In Volume 1, Book 8, Chapter 25, Tristram and La Beale Isoud find themselves imprisoned. In an instance of satire, a knight informs Tristram of an "old custom of this castle" to which they will be subjected:
‘Sir,’ said the knight, ‘this is the old custom of this castle, that when a knight cometh here he must needs fight with our lord, and he that is the weaker must lose his head. And when that is done, if his lady that he bringeth be fouler than our lord’s wife, she must lose her head, and if she be fairer proved than is our lady, then shall the lady of this castle lose her head.’
‘So God help me,’ said Sir Tristram, ‘this is a foul custom and a shameful.[']

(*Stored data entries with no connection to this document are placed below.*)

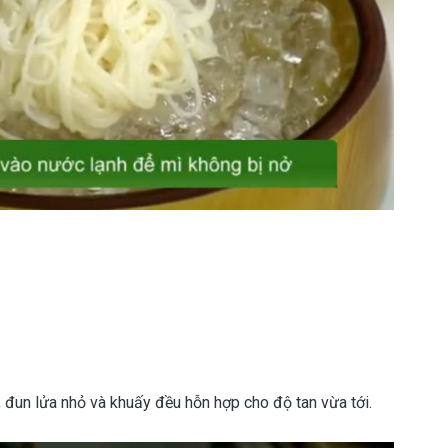
, đun lửa nhỏ và khuấy đều hỗn hợp cho độ tan vừa tới.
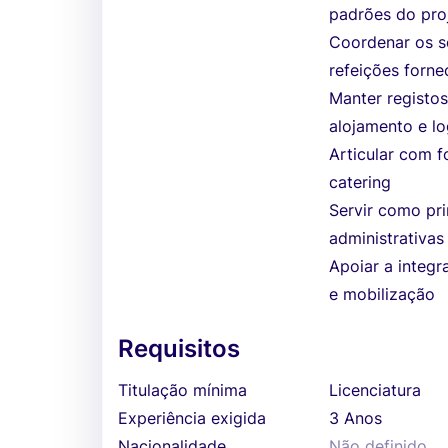
padrões do pro
Coordenar os s
refeições forne
Manter registos
alojamento e lo
Articular com 
catering
Servir como pr
administrativas
Apoiar a integ
e mobilização
Requisitos
Titulação mínima
Licenciatura
Experiência exigida
3 Anos
Nacionalidade
Não definido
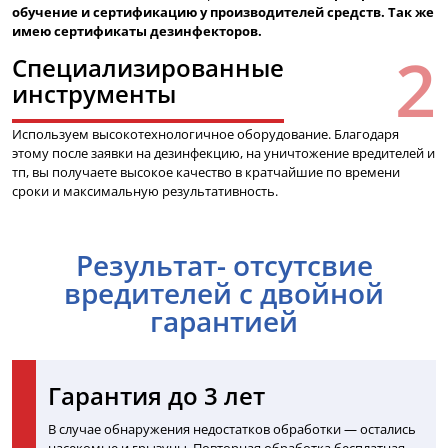
обучение и сертификацию у производителей средств. Так же
имею сертификаты дезинфекторов.
Специализированные
инструменты
Используем высокотехнологичное оборудование. Благодаря
этому после заявки на дезинфекцию, на уничтожение вредителей и
тп, вы получаете высокое качество в кратчайшие по времени
сроки и максимальную результативность.
Результат- отсутсвие
вредителей с двойной
гарантией
Гарантия до 3 лет
В случае обнаружения недостатков обработки — остались
насекомые и грызуны. Повторная обработка бесплатная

The knight tells Tristram here that he will have to fight with the lord of the castle, and whoever loses will be beheaded. What's more, La Beale Isoud's beauty will be compared to the beauty of the lord's wife: whoever is uglier will also be beheaded. All of this is going to happen in the name of "custom." Tristram is quick to criticize the custom as "foul" and "shameful." What he doesn't say is how ridiculous the custom is. What with one person in each couple being beheaded, the lord and lady of the castle are bound to change all the time. Not only that, but also they may end up swapping partners if one man and one woman from each couple are beheaded. Clearly, there is no logic or even a single person's thought process behind this rule, if the person in charge is constantly changing but doing nothing about the rule. The preposterous idea that this is how a society should be run satirizes the general idea of implementing rules based on "custom" or tradition. Just because something has always been done a certain way does not mean it is a good idea.
Malory was writing in the midst of the Wars of the Roses, a series of civil wars in England over which noble family would take the crown. Malory himself is believed to have switched sides multiple times depending on his own convenience, and later in life he committed a number of crimes, from assassination to sexual assault to financial crimes. (In fact, he wrote Le Morte d'Arthur from prison). He does not seem to have had much patience for rules he did not like or that did not make sense to him. He also does not seem to have had much patience for a civil war that no one would stop fighting. The silly custom at the castle where Tristram and La Beale Isoud are imprisoned stands in satirically for the whole set of "silly customs" Malory did not like in 15th-century England. This moment in the book satirizes not only the uncritical practice of traditions in Arthur's day, but also in Malory's day.